In 1964, when I was a small child, we drove our sparkling white, aptly-named Chrysler New Yorker station wagon from Amarillo, Texas, to the New York World’s Fair. Spiffy for its time, the car had three rows of seats, with the back one facing outward. My parents sat up front and in the back were my brother Danny, five years my senior, and my sister Shelley, a couple of years older than Danny. As well, since my sister was a reluctant participant in this venture, our father allowed her to bring her best friend, Malee Miller. Olive skin, very pretty, 15 years old. And that was just fine with Danny and me.

We all wanted to sit in the far back since, horribly, our parents smoked in the closed car with the air conditioning going. Hard to imagine today, but what did we know? We just suffered through it and pleaded with them to open the windows now and then. I loved sitting in that third row in my private space, although I hated making eye contact with the drivers behind us. One day I found a box of large cotton pads and pulled one out and rubbed it all over my face. When Shelley saw me, she burst out laughing and soon the whole car was laughing uncontrollably. It was only years later that I found out that I had been rubbing a Kotex pad all over myself.

Nothing much about our drive was planned, so when our dad was tired of driving, he would pull over at the first decent-looking motel. About half the time, we would get lucky and there would be an orange-roofed Howard Johnson’s, my favorite. The restaurants had good hamburgers and great ice cream. Near the front registers were machines with prizes in circular plastic containers. I would beg for a couple of dimes and quarters to see what I could win.

Danny and I were excited when we pulled into the Mickey Mantle Motel in Joplin, Missouri, but were let down when the only tie to the great hitter were some rather bland paraphernalia in the lobby. So much for hype. They did have a nice pool and as boys there was distraction enough watching Malee walk about in her two-piece swimsuit.

I remember exactly two things about being in New York. First, we went to see the Rockettes at Radio City Music Hall, which was the first live show I had seen and was quite a dazzling event. Next, the World’s Fair was generally a let-down, but they did have some cool machines. In one, you inserted a penny and a quarter, and it smashed the penny around until it had an imprint of the World’s Fair logo on it. The other machine took a square of colored plastic and right before your eyes turned it into a toy dinosaur. I still remember the smell of melting plastic as it was transformed.

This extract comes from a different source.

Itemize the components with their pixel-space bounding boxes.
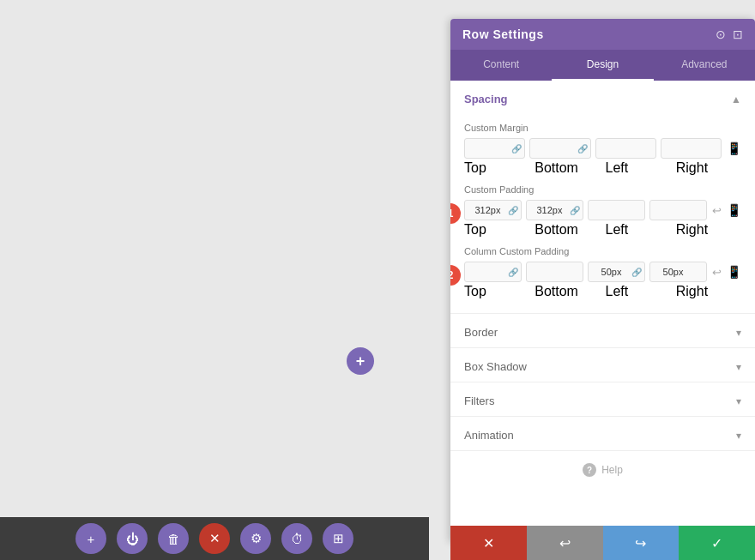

Driving back home was not as fun as starting out, since the excitement of heading to a destination is always the better half of a trip. Our dad, an impatient man, had driven us to New York in a leisurely way, but coming home he was all business. I wanted that trip to last forever. It was perfect having my mom and dad together along with my much-loved sister and brother. And traveling with the exquisite Malee Miller was something that I would remember with sweet nostalgia for the rest of my life. Certainly much more than all those educational exhibits at the World’s Fair.